Late July opening date is solid for PA’s Field Arts Events Hall

Total cost increases to about $56 million

PORT ANGELES — The opening date for Field Arts & Events Hall is real and it is July 29.

Executive director Steven Raider-Ginsburg’s announcement drew applause from attendees at the Port Angeles Business Association’s weekly meeting Tuesday.

“After a number of years of vision and really hard work, this is when we’re really walking the fire to get there through the next few months,” he said.

A year ago, project organizers anticipated a May 2023 opening for the 41,000-square-foot venue. That was after a 2018 estimate of an early 2021 opening date.

And that was before COVID-19 slowed down and then stopped construction, added $6.2 million to the construction cost and “ran funding off the cliff,” said Brooke Taylor, Field Hall board chairman.

The price tag is now about $56 million.

Raider-Ginsburg said individuals had contributed $37,500,000 toward construction and he couldn’t emphasize enough the community’s generosity in making the project happen.

“That far outshines what any government entity has done,” he said. “Not even 10 percent of our funds come from larger sources.”

The business community had continued to be an important partner and central to the organization’s mission of contributing to the local economy, Raider-Ginsburg said. Out of every dollar spent at Field Hall, 37 cents would go to the organization and 63 cents would go to downtown businesses.

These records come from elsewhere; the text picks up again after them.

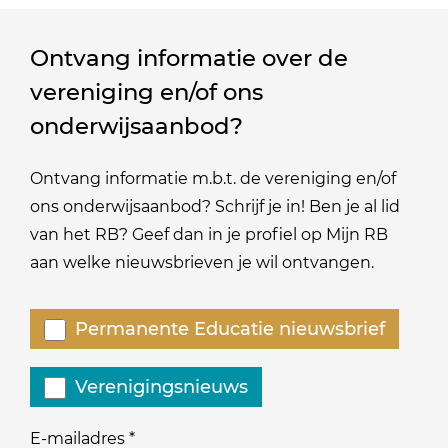
Ontvang informatie over de
vereniging en/of ons
onderwijsaanbod?
Ontvang informatie m.b.t. de vereniging en/of
ons onderwijsaanbod? Schrijf je in! Ben je al lid
van het RB? Geef dan in je profiel op Mijn RB
aan welke nieuwsbrieven je wil ontvangen.
Welke
Permanente Educatie nieuwsbrief
nieuwsbrieven
zou
Verenigingsnieuws
je
willen
E-mailadres
*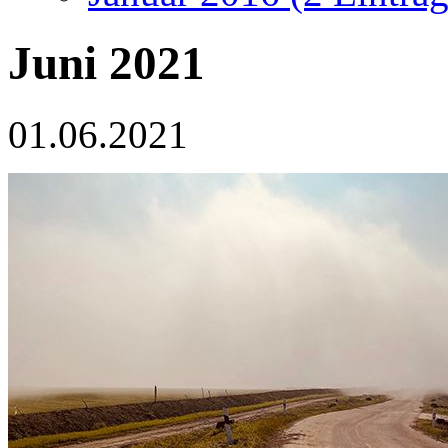
Juni 2021
01.06.2021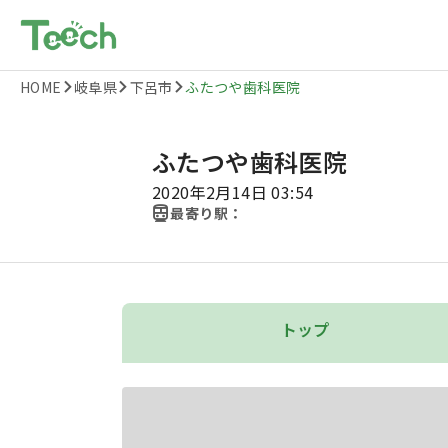
HOME
岐阜県
下呂市
ふたつや歯科医院
ふたつや歯科医院
2020年2月14日 03:54
最寄り駅：
トップ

Field Hall will eventually share its site on the Port Angeles waterfront with a Lower Elwha Klallam Tribe cultural center and the Marine Discovery Center (which will replace the Feiro Marine Life Center facility on the City Pier). The Port Angeles Waterfront Center is a 501(c)(3) tax-exempt nonprofit.

“I challenge any of you to look around the country and see if you can find a cohesive site that has arts, culture and science like we will have here,” Raider-Ginsburg said. “If you transport yourself back to fourth grade, wouldn’t this be an awesome field trip?”

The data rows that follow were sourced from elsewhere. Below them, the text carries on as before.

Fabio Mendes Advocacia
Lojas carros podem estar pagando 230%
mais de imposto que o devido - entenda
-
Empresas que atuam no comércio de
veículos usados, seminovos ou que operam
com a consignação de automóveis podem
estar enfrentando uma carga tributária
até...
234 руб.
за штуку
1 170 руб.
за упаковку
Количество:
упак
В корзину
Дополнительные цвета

Field Hall is already booking private events ahead of its grand opening, including a family reunion, a wedding and a bar mitzvah.

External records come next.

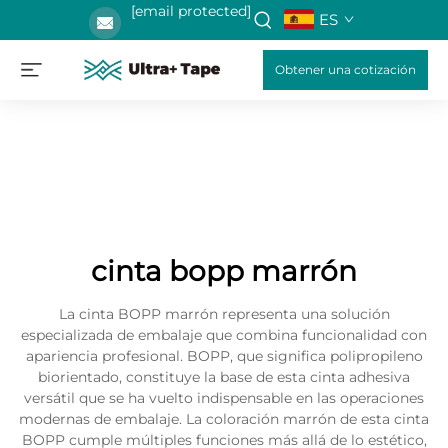
[email protected]
ES
Obtener una cotización
cinta bopp marrón
La cinta BOPP marrón representa una solución
especializada de embalaje que combina funcionalidad con
apariencia profesional. BOPP, que significa polipropileno
biorientado, constituye la base de esta cinta adhesiva
versátil que se ha vuelto indispensable en las operaciones
modernas de embalaje. La coloración marrón de esta cinta
BOPP cumple múltiples funciones más allá de lo estético,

Ginsburg said he is having conversations with a number of performers and is in the process of trying to secure dates for, among others, Lyle Lovett, Ruth Moody, Sammy Miller and The Congregation, and the Vienna Boys Choir.

Field Hall is still seeking sponsors for its July 29 grand opening that it estimates will attract more than 10,000 people and feature food, live music and a performance by the Bandaloop dance company, which will perform on the side — yes, the side — of Field Hall.

While continuing to fundraise for both construction and completion costs, Raider-Ginsburg said Field Hall is also building up its endowment, which now stands at about $3 million. The endowment was seeded with a $2 million bequest from Dorothy Field, who purchased the parcel of land on which the Field Hall campus sits and donated it to the organization.

Original funding for Field Hall came from a bequest of $9.1 million from Donna Morris for the construction of a performing arts center.

Raider-Ginsburg said Field Hall should be fully staffed on July 1 — the date its box office opens — with 35 full-time, part-time and contract employees.

Moving forward, he said, its operating budget would be about $2 million a year and be offset with ticket sales, food and beverage revenue, facility rentals and donations.

He said he wanted Field Hall to be a gathering place for the community and offer a wide variety of activities that just about anyone could enjoy from morning to night.

“It’s where you can have a cup of coffee at 8 a.m., then listen to a piano concert in the lobby, the library will offer a story time and there will be ticketed events in the evening,” he said.